== RECORDS PROVIDED ==

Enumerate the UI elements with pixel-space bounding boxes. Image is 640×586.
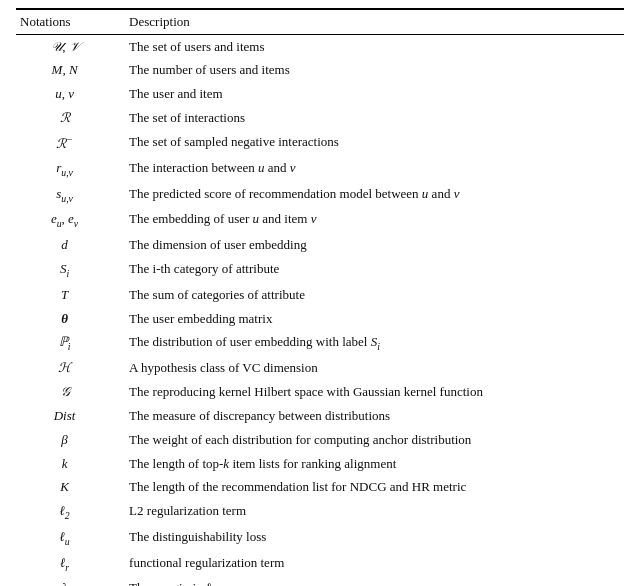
description-cell: L2 regularization term (125, 500, 624, 526)
table-row: ℙiThe distribution of user embedding wit… (16, 331, 624, 357)
table-row: ℓuThe distinguishability loss (16, 525, 624, 551)
table-row: DistThe measure of discrepancy between d… (16, 404, 624, 428)
notation-cell: ℋ (16, 357, 125, 381)
table-row: dThe dimension of user embedding (16, 234, 624, 258)
description-cell: The sum of categories of attribute (125, 283, 624, 307)
notation-cell: β (16, 428, 125, 452)
table-container: Notations Description 𝒰, 𝒱The set of use… (0, 0, 640, 586)
notation-cell: 𝒢 (16, 381, 125, 405)
description-cell: The reproducing kernel Hilbert space wit… (125, 381, 624, 405)
description-cell: The weight of each distribution for comp… (125, 428, 624, 452)
table-row: u, vThe user and item (16, 83, 624, 107)
description-cell: The length of top-k item lists for ranki… (125, 452, 624, 476)
header-description: Description (125, 9, 624, 35)
description-cell: The distribution of user embedding with … (125, 331, 624, 357)
table-row: ℓrfunctional regularization term (16, 551, 624, 577)
description-cell: The set of sampled negative interactions (125, 130, 624, 156)
description-cell: The interaction between u and v (125, 157, 624, 183)
description-cell: The measure of discrepancy between distr… (125, 404, 624, 428)
notation-cell: u, v (16, 83, 125, 107)
description-cell: The distinguishability loss (125, 525, 624, 551)
notation-cell: ℙi (16, 331, 125, 357)
table-row: 𝒰, 𝒱The set of users and items (16, 35, 624, 59)
notation-cell: θ (16, 307, 125, 331)
notation-cell: M, N (16, 59, 125, 83)
header-notations: Notations (16, 9, 125, 35)
notation-cell: ℓ2 (16, 500, 125, 526)
notation-cell: ℛ (16, 107, 125, 131)
notation-cell: ℓu (16, 525, 125, 551)
table-row: M, NThe number of users and items (16, 59, 624, 83)
table-row: ℓ2L2 regularization term (16, 500, 624, 526)
notation-cell: ℛ− (16, 130, 125, 156)
table-row: ℛThe set of interactions (16, 107, 624, 131)
description-cell: The set of users and items (125, 35, 624, 59)
description-cell: The embedding of user u and item v (125, 208, 624, 234)
notation-cell: λ (16, 577, 125, 586)
notation-cell: ℓr (16, 551, 125, 577)
table-row: 𝒢The reproducing kernel Hilbert space wi… (16, 381, 624, 405)
table-row: su,vThe predicted score of recommendatio… (16, 182, 624, 208)
description-cell: The i-th category of attribute (125, 258, 624, 284)
table-row: βThe weight of each distribution for com… (16, 428, 624, 452)
notation-cell: K (16, 476, 125, 500)
table-row: θThe user embedding matrix (16, 307, 624, 331)
notation-cell: eu, ev (16, 208, 125, 234)
table-row: SiThe i-th category of attribute (16, 258, 624, 284)
notation-cell: ru,v (16, 157, 125, 183)
table-row: ℋA hypothesis class of VC dimension (16, 357, 624, 381)
table-header-row: Notations Description (16, 9, 624, 35)
notation-cell: Si (16, 258, 125, 284)
notation-cell: su,v (16, 182, 125, 208)
description-cell: The user and item (125, 83, 624, 107)
description-cell: The margin in ℓr (125, 577, 624, 586)
table-row: kThe length of top-k item lists for rank… (16, 452, 624, 476)
description-cell: The length of the recommendation list fo… (125, 476, 624, 500)
notation-table: Notations Description 𝒰, 𝒱The set of use… (16, 8, 624, 586)
notation-cell: d (16, 234, 125, 258)
notation-cell: 𝒰, 𝒱 (16, 35, 125, 59)
description-cell: The predicted score of recommendation mo… (125, 182, 624, 208)
description-cell: The set of interactions (125, 107, 624, 131)
table-row: ru,vThe interaction between u and v (16, 157, 624, 183)
notation-cell: k (16, 452, 125, 476)
table-row: KThe length of the recommendation list f… (16, 476, 624, 500)
description-cell: functional regularization term (125, 551, 624, 577)
table-row: ℛ−The set of sampled negative interactio… (16, 130, 624, 156)
description-cell: The number of users and items (125, 59, 624, 83)
notation-cell: T (16, 283, 125, 307)
description-cell: A hypothesis class of VC dimension (125, 357, 624, 381)
description-cell: The dimension of user embedding (125, 234, 624, 258)
table-row: eu, evThe embedding of user u and item v (16, 208, 624, 234)
table-row: λThe margin in ℓr (16, 577, 624, 586)
notation-cell: Dist (16, 404, 125, 428)
table-row: TThe sum of categories of attribute (16, 283, 624, 307)
description-cell: The user embedding matrix (125, 307, 624, 331)
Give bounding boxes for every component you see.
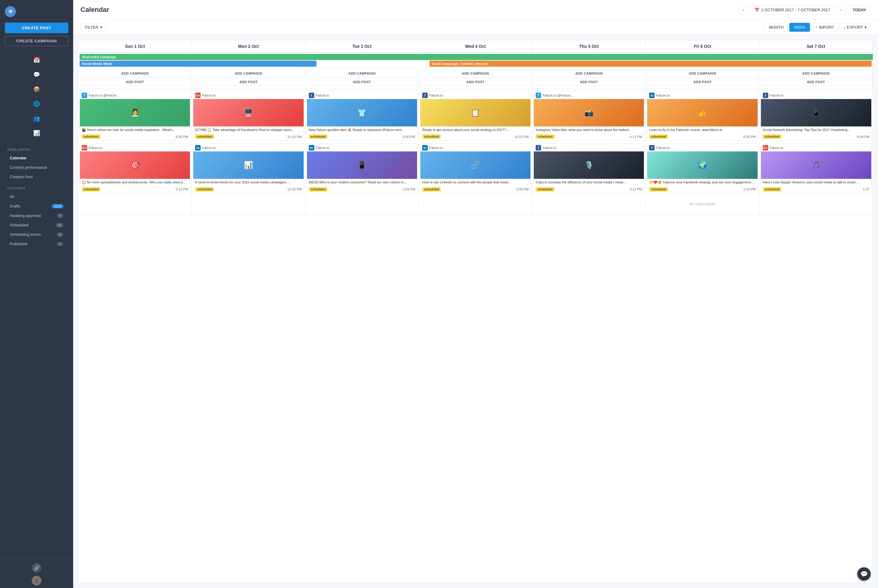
post-card[interactable]: f Falcon.io 📱 Social Network Advertising… [761, 91, 872, 141]
campaign-banners-row2: Social Media Week Email Campaign: Conten… [78, 60, 873, 67]
status-badge: scheduled [422, 134, 441, 139]
post-card[interactable]: in Falcon.io 🔗 How to use LinkedIn to co… [420, 143, 531, 193]
sidebar-item-drafts[interactable]: Drafts 1219 [5, 201, 68, 211]
sidebar-item-awaiting-approval[interactable]: Awaiting approval 0 [5, 211, 68, 220]
post-card[interactable]: f Falcon.io 📋 Ready to get serious about… [420, 91, 531, 141]
add-campaign-sun[interactable]: ADD CAMPAIGN [80, 70, 190, 77]
add-post-sat[interactable]: ADD POST [761, 78, 871, 86]
month-view-button[interactable]: MONTH [764, 23, 788, 32]
post-card[interactable]: T Falcon.io @Falcon... 👩‍💼 🎬 Here's wher… [80, 91, 190, 141]
today-button[interactable]: TODAY [848, 6, 870, 14]
calendar-icon: 📅 [755, 8, 759, 12]
sidebar-item-content-performance[interactable]: Content performance [5, 163, 68, 172]
nav-icon-network[interactable]: 🌐 [30, 98, 43, 110]
sidebar-item-all[interactable]: All [5, 192, 68, 201]
post-card[interactable]: f Falcon.io 🎙️ 5 tips to increase the ef… [534, 143, 644, 193]
filter-chevron-icon: ▾ [100, 25, 102, 30]
status-badge: scheduled [649, 134, 668, 139]
sidebar-item-scheduling-errors[interactable]: Scheduling errors 0 [5, 230, 68, 239]
post-text: Ready to get serious about your social s… [420, 126, 531, 134]
campaign-banner-email[interactable]: Email Campaign: Content Lifecycle [430, 61, 872, 67]
import-button[interactable]: ↑ IMPORT [811, 23, 838, 32]
main-content: Calendar ‹ 📅 1 OCTOBER 2017 - 7 OCTOBER … [73, 0, 878, 588]
add-campaign-thu[interactable]: ADD CAMPAIGN [534, 70, 644, 77]
post-header: f Falcon.io [420, 91, 531, 99]
content-section-label: CONTENT [2, 182, 71, 192]
post-time: 5:11 PM [630, 135, 642, 139]
create-buttons: CREATE POST CREATE CAMPAIGN [0, 20, 73, 50]
prev-week-button[interactable]: ‹ [739, 5, 748, 15]
publishing-section-label: PUBLISHING [2, 143, 71, 153]
post-header: T Falcon.io @Falcon... [534, 91, 644, 99]
nav-icon-analytics[interactable]: 📊 [30, 127, 43, 139]
add-post-mon[interactable]: ADD POST [193, 78, 304, 86]
cal-cell-wed-actions: ADD CAMPAIGN ADD POST [419, 68, 532, 89]
cal-cell-mon-actions: ADD CAMPAIGN ADD POST [192, 68, 305, 89]
nav-icon-content[interactable]: 📦 [30, 83, 43, 95]
post-time: 6:00 PM [176, 135, 188, 139]
post-text: How to use LinkedIn to connect with the … [420, 179, 531, 186]
page-title: Calendar [80, 6, 109, 14]
sidebar-item-published[interactable]: Published 0 [5, 239, 68, 249]
post-image: 👕 [307, 99, 417, 126]
sidebar-bottom: 🔗 👤 [0, 559, 73, 588]
nav-icon-publish[interactable]: 📅 [30, 54, 43, 66]
post-card[interactable]: in Falcon.io 📱 [NEW] Who is your modern … [307, 143, 417, 193]
post-footer: scheduled 6:00 PM [80, 134, 190, 141]
header-controls: ‹ 📅 1 OCTOBER 2017 - 7 OCTOBER 2017 › TO… [739, 5, 870, 15]
post-header: in Falcon.io [307, 144, 417, 152]
post-footer: scheduled 5:13 PM [80, 186, 190, 193]
post-card[interactable]: in Falcon.io 📊 6 need-to-know trends for… [193, 143, 304, 193]
add-campaign-wed[interactable]: ADD CAMPAIGN [420, 70, 531, 77]
add-post-sun[interactable]: ADD POST [80, 78, 190, 86]
post-handle: Falcon.io [429, 146, 443, 150]
sidebar-item-calendar[interactable]: Calendar [5, 153, 68, 163]
post-handle: Falcon.io [202, 93, 216, 97]
export-button[interactable]: ↓ EXPORT ▾ [839, 23, 870, 32]
week-view-button[interactable]: WEEK [789, 23, 810, 32]
facebook-icon: f [309, 93, 314, 98]
post-handle: Falcon.io [316, 146, 329, 150]
create-campaign-button[interactable]: CREATE CAMPAIGN [5, 36, 68, 46]
chat-bubble-button[interactable]: 💬 [857, 567, 870, 581]
post-card[interactable]: G+ Falcon.io 🖥️ [ICYMI] 📋 Take advantage… [193, 91, 304, 141]
add-post-wed[interactable]: ADD POST [420, 78, 531, 86]
post-text: Instagram Video Ads: what you need to kn… [534, 126, 644, 134]
post-footer: scheduled 1:07 [761, 186, 871, 193]
add-campaign-mon[interactable]: ADD CAMPAIGN [193, 70, 304, 77]
add-post-fri[interactable]: ADD POST [647, 78, 758, 86]
add-post-tue[interactable]: ADD POST [307, 78, 417, 86]
nav-icon-team[interactable]: 👥 [30, 112, 43, 124]
sidebar-item-scheduled[interactable]: Scheduled 15 [5, 220, 68, 230]
add-campaign-tue[interactable]: ADD CAMPAIGN [307, 70, 417, 77]
toolbar: FILTER ▾ MONTH WEEK ↑ IMPORT ↓ EXPORT ▾ [73, 20, 878, 35]
post-time: 1:14 PM [743, 188, 756, 191]
post-image: 📊 [193, 152, 303, 179]
google-icon: G+ [82, 145, 87, 150]
post-header: G+ Falcon.io [193, 91, 303, 99]
create-post-button[interactable]: CREATE POST [5, 22, 68, 33]
post-time: 10:15 PM [514, 135, 529, 139]
link-icon[interactable]: 🔗 [32, 563, 41, 573]
next-week-button[interactable]: › [837, 5, 846, 15]
post-handle: Falcon.io [202, 146, 216, 150]
user-avatar[interactable]: 👤 [32, 576, 41, 586]
campaign-banner-falconed[interactable]: #FalconEd Campaign [80, 54, 873, 60]
post-card[interactable]: G+ Falcon.io 🎵 Here's how Dayglo Venture… [761, 143, 872, 193]
nav-icon-messages[interactable]: 💬 [30, 69, 43, 81]
add-post-thu[interactable]: ADD POST [534, 78, 644, 86]
filter-button[interactable]: FILTER ▾ [80, 23, 107, 32]
post-card[interactable]: f Falcon.io 🌍 💛❤️😊 Improve your Facebook… [647, 143, 758, 193]
post-card[interactable]: f Falcon.io 👕 New Falcon goodies alert 🎉… [307, 91, 417, 141]
awaiting-badge: 0 [57, 214, 63, 218]
add-campaign-fri[interactable]: ADD CAMPAIGN [647, 70, 758, 77]
campaign-banner-social-media[interactable]: Social Media Week [80, 61, 316, 67]
status-badge: scheduled [649, 187, 668, 192]
post-card[interactable]: T Falcon.io @Falcon... 📸 Instagram Video… [534, 91, 644, 141]
add-campaign-sat[interactable]: ADD CAMPAIGN [761, 70, 871, 77]
date-range-display[interactable]: 📅 1 OCTOBER 2017 - 7 OCTOBER 2017 [750, 6, 834, 14]
post-card[interactable]: in Falcon.io 👍 Learn to fly in our Falco… [647, 91, 758, 141]
post-footer: scheduled 1:14 PM [647, 186, 757, 193]
sidebar-item-content-pool[interactable]: Content Pool [5, 172, 68, 182]
post-card[interactable]: G+ Falcon.io 🎯 🚫 No more spreadsheets an… [80, 143, 190, 193]
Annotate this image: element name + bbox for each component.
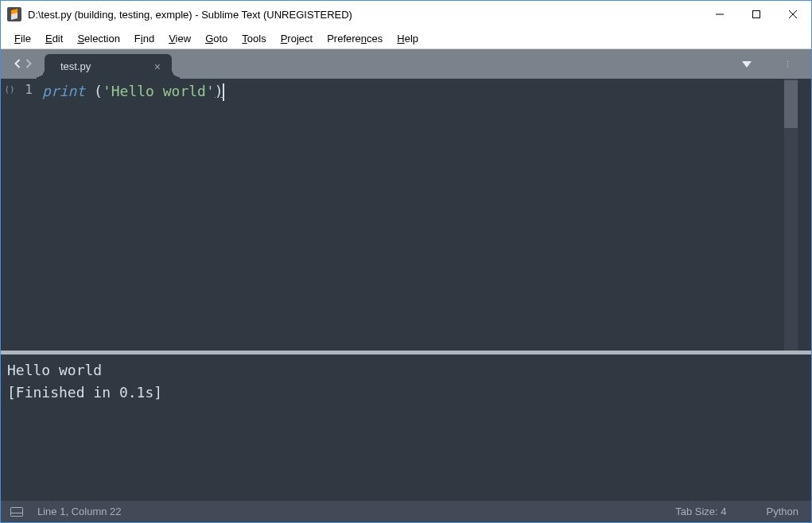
editor-area[interactable]: () 1 print ('Hello world') xyxy=(1,79,811,351)
code-view[interactable]: print ('Hello world') xyxy=(42,79,784,351)
token-function: print xyxy=(42,83,85,99)
minimap[interactable] xyxy=(798,79,811,351)
menu-selection[interactable]: Selection xyxy=(70,33,126,45)
close-button[interactable] xyxy=(775,1,811,28)
svg-rect-4 xyxy=(11,507,23,516)
tab-next-icon[interactable] xyxy=(25,57,33,72)
line-number: 1 xyxy=(18,79,33,101)
menu-find[interactable]: Find xyxy=(127,33,161,45)
title-bar: D:\test.py (building, testing, exmple) -… xyxy=(1,1,811,28)
editor-scrollbar[interactable] xyxy=(784,79,798,351)
fold-indicator: () xyxy=(1,79,18,101)
menu-edit[interactable]: Edit xyxy=(38,33,70,45)
app-icon xyxy=(7,7,21,21)
tab-overflow-icon[interactable]: ⋮ xyxy=(784,60,794,68)
text-cursor xyxy=(223,83,224,101)
output-line: [Finished in 0.1s] xyxy=(7,384,162,401)
tab-test-py[interactable]: test.py × xyxy=(45,54,172,79)
tab-bar: test.py × ⋮ xyxy=(1,49,811,79)
panel-switcher-icon[interactable] xyxy=(10,507,23,517)
output-line: Hello world xyxy=(7,362,102,378)
fold-gutter: () xyxy=(1,79,18,351)
tab-close-icon[interactable]: × xyxy=(154,61,161,72)
build-output-panel[interactable]: Hello world [Finished in 0.1s] xyxy=(1,354,811,501)
status-syntax[interactable]: Python xyxy=(767,506,798,517)
scrollbar-thumb[interactable] xyxy=(784,80,798,128)
svg-rect-1 xyxy=(753,11,760,18)
menu-project[interactable]: Project xyxy=(274,33,320,45)
token-space xyxy=(85,83,94,99)
line-number-gutter: 1 xyxy=(18,79,42,351)
token-string: 'Hello world' xyxy=(103,83,215,99)
menu-preferences[interactable]: Preferences xyxy=(320,33,390,45)
menu-goto[interactable]: Goto xyxy=(198,33,235,45)
minimize-button[interactable] xyxy=(701,1,738,28)
tab-prev-icon[interactable] xyxy=(14,57,21,72)
window-title: D:\test.py (building, testing, exmple) -… xyxy=(28,9,701,21)
menu-bar: File Edit Selection Find View Goto Tools… xyxy=(1,28,811,49)
menu-file[interactable]: File xyxy=(7,33,38,45)
status-bar: Line 1, Column 22 Tab Size: 4 Python xyxy=(1,501,811,522)
maximize-button[interactable] xyxy=(738,1,775,28)
token-open-paren: ( xyxy=(94,83,103,99)
menu-help[interactable]: Help xyxy=(390,33,425,45)
status-tab-size[interactable]: Tab Size: 4 xyxy=(675,506,726,517)
status-position[interactable]: Line 1, Column 22 xyxy=(37,506,122,517)
tab-label: test.py xyxy=(60,60,91,72)
tab-dropdown-icon[interactable] xyxy=(741,57,752,72)
window-controls xyxy=(701,1,811,28)
menu-tools[interactable]: Tools xyxy=(235,33,273,45)
menu-view[interactable]: View xyxy=(161,33,198,45)
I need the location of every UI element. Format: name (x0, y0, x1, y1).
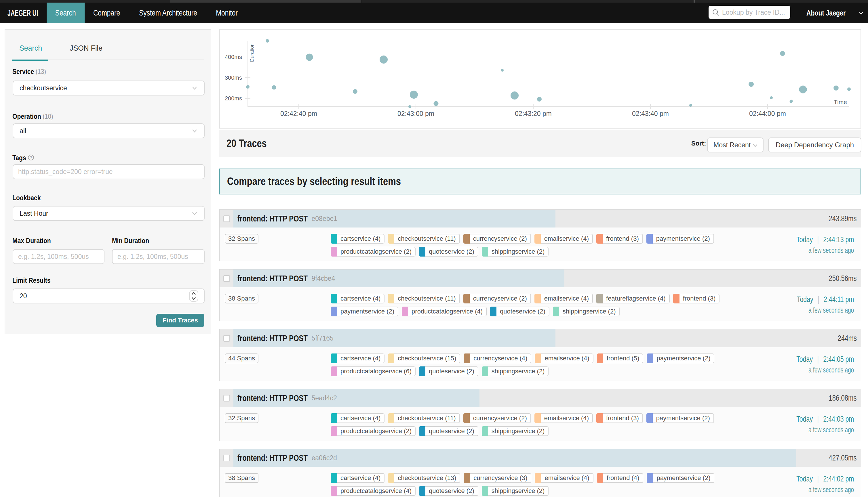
svg-text:300ms: 300ms (225, 74, 242, 81)
svg-text:02:43:40 pm: 02:43:40 pm (632, 110, 669, 117)
svg-text:?: ? (30, 155, 32, 160)
svg-text:Time: Time (834, 99, 847, 105)
svg-text:02:43:00 pm: 02:43:00 pm (397, 110, 434, 117)
svg-text:400ms: 400ms (225, 54, 242, 60)
svg-text:02:42:40 pm: 02:42:40 pm (280, 110, 317, 117)
svg-text:200ms: 200ms (225, 95, 242, 101)
svg-text:02:44:00 pm: 02:44:00 pm (749, 110, 786, 117)
svg-text:02:43:20 pm: 02:43:20 pm (515, 110, 552, 117)
svg-text:Duration: Duration (249, 43, 255, 62)
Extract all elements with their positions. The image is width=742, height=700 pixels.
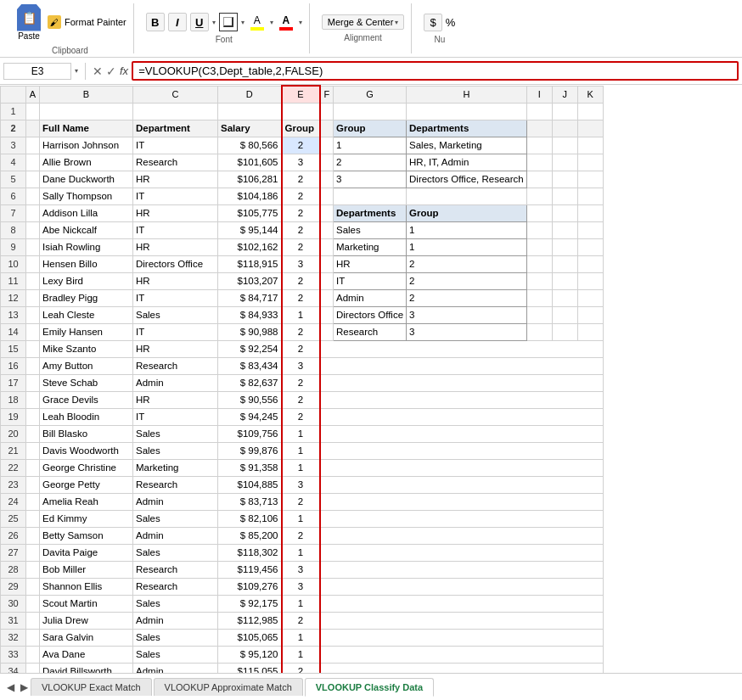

===

DIRECTIONS >> Show all lines in the records above that hold "window".

SOLUTION FOR THIS TASK >>
window-title: D:\test.py (building, testing, exmple) -… xyxy=(28,9,701,21)
window-controls xyxy=(701,1,811,28)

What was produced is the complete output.